**Work to complete:** Could you repeat, exactly and with no pictures, only the lines from the start of the records through the line containing "maintains significant presence"?

***** Data supplied

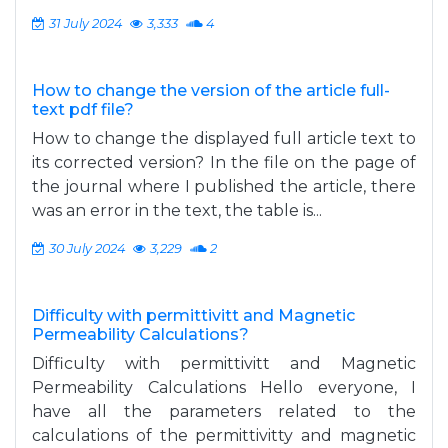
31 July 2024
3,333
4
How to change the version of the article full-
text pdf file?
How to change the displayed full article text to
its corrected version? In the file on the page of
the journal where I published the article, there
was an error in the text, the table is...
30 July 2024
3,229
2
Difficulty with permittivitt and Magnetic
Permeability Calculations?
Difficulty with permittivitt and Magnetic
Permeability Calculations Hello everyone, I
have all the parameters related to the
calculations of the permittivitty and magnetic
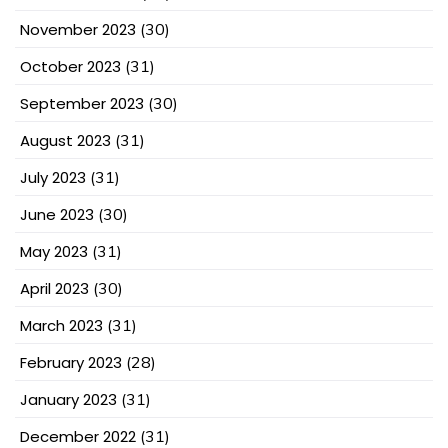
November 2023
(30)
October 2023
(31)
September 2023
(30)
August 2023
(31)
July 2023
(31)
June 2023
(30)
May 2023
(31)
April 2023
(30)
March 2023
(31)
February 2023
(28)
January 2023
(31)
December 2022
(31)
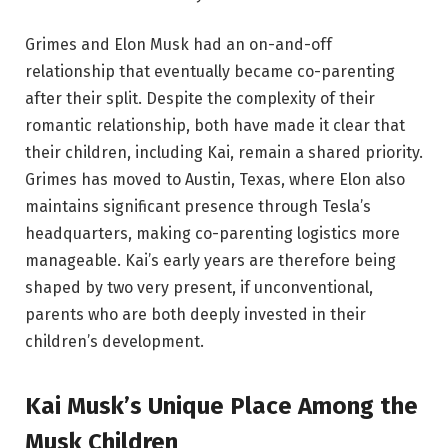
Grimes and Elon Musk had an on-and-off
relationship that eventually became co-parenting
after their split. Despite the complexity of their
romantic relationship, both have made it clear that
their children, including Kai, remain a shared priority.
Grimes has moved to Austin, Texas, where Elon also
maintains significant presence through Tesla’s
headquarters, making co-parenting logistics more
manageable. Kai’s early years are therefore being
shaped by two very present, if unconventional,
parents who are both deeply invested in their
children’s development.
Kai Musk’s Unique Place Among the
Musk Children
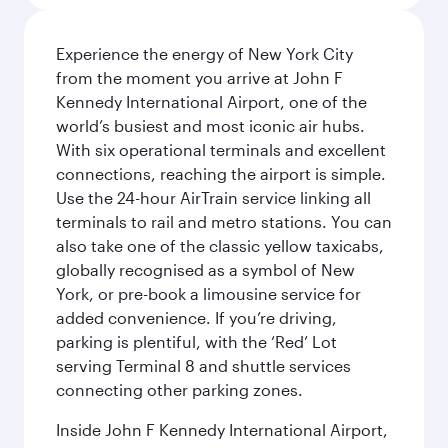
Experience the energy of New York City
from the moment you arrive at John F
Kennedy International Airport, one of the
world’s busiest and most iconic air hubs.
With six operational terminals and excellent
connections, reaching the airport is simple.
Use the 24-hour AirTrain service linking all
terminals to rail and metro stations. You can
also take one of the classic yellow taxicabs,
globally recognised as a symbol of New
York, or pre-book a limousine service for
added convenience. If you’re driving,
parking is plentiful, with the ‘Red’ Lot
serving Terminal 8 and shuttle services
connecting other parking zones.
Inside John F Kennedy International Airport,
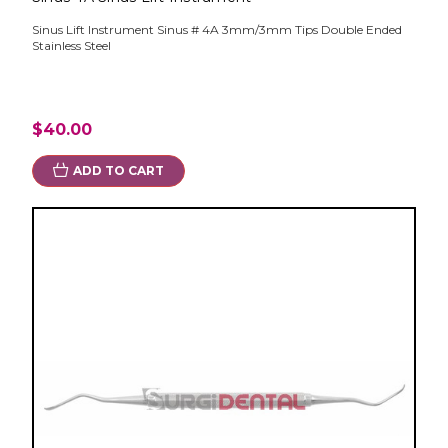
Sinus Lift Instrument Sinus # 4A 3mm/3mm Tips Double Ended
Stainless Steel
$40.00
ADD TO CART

**********

**Task answer:**
31 July 2024
3,333
4
How to change the version of the article full-
text pdf file?
How to change the displayed full article text to
its corrected version? In the file on the page of
the journal where I published the article, there
was an error in the text, the table is...
30 July 2024
3,229
2
Difficulty with permittivitt and Magnetic
Permeability Calculations?
Difficulty with permittivitt and Magnetic
Permeability Calculations Hello everyone, I
have all the parameters related to the
calculations of the permittivitty and magnetic
November 2023
(30)
October 2023
(31)
September 2023
(30)
August 2023
(31)
July 2023
(31)
June 2023
(30)
May 2023
(31)
April 2023
(30)
March 2023
(31)
February 2023
(28)
January 2023
(31)
December 2022
(31)
Grimes and Elon Musk had an on-and-off
relationship that eventually became co-parenting
after their split. Despite the complexity of their
romantic relationship, both have made it clear that
their children, including Kai, remain a shared priority.
Grimes has moved to Austin, Texas, where Elon also
maintains significant presence through Tesla’s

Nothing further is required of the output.